■ **Brief**: Give the line containing "is (662, 2576)." again, exactly, along with all later lines of the entries, through the last one.

((

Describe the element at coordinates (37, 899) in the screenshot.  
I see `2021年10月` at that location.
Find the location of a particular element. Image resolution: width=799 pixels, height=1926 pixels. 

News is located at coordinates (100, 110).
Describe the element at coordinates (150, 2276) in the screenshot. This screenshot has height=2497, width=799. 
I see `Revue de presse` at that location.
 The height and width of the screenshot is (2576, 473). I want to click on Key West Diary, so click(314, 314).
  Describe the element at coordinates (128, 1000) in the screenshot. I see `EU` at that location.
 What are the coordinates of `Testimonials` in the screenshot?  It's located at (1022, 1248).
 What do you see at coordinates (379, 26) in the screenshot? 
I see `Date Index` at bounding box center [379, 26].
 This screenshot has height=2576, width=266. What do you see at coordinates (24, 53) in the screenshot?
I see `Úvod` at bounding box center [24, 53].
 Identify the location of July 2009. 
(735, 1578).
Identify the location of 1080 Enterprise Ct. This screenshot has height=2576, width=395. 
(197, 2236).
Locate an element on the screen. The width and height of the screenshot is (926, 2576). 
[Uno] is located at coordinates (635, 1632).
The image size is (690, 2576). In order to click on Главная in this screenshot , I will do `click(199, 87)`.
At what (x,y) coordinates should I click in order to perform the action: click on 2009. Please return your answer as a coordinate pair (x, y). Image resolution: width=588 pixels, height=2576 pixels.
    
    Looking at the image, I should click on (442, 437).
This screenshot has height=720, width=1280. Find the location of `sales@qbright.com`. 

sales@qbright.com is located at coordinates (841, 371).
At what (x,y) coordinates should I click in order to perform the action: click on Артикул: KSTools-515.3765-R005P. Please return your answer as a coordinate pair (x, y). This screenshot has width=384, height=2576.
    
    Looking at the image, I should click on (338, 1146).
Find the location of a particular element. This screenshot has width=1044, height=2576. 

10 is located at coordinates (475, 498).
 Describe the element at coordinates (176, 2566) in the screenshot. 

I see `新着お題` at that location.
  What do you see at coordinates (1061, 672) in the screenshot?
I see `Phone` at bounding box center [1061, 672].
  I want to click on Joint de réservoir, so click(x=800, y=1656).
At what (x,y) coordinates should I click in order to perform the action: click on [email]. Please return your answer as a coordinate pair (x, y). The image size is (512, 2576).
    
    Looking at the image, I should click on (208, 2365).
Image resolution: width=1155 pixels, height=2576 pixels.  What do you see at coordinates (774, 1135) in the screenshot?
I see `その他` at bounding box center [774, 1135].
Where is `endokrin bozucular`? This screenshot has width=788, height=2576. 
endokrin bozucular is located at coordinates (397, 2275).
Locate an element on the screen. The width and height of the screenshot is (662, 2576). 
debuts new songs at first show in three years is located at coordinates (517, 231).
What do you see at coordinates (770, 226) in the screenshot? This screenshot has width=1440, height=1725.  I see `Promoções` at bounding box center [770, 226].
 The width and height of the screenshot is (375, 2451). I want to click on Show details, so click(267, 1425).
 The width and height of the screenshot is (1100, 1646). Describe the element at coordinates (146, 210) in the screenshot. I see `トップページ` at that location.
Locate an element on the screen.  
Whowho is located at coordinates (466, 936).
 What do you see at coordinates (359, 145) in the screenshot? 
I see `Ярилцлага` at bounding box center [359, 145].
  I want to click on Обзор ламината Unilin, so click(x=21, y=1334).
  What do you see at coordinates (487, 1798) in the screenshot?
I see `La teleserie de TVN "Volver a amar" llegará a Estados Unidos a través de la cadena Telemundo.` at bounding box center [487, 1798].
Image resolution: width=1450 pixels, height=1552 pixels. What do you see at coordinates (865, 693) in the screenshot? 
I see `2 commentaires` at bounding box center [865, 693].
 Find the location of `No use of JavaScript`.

))

■ **Task solution**:
Locate an element on the screen. The width and height of the screenshot is (662, 2576). 
debuts new songs at first show in three years is located at coordinates (517, 231).
What do you see at coordinates (770, 226) in the screenshot? This screenshot has width=1440, height=1725.  I see `Promoções` at bounding box center [770, 226].
 The width and height of the screenshot is (375, 2451). I want to click on Show details, so click(267, 1425).
 The width and height of the screenshot is (1100, 1646). Describe the element at coordinates (146, 210) in the screenshot. I see `トップページ` at that location.
Locate an element on the screen.  
Whowho is located at coordinates (466, 936).
 What do you see at coordinates (359, 145) in the screenshot? 
I see `Ярилцлага` at bounding box center [359, 145].
  I want to click on Обзор ламината Unilin, so click(x=21, y=1334).
  What do you see at coordinates (487, 1798) in the screenshot?
I see `La teleserie de TVN "Volver a amar" llegará a Estados Unidos a través de la cadena Telemundo.` at bounding box center [487, 1798].
Image resolution: width=1450 pixels, height=1552 pixels. What do you see at coordinates (865, 693) in the screenshot? 
I see `2 commentaires` at bounding box center [865, 693].
 Find the location of `No use of JavaScript`.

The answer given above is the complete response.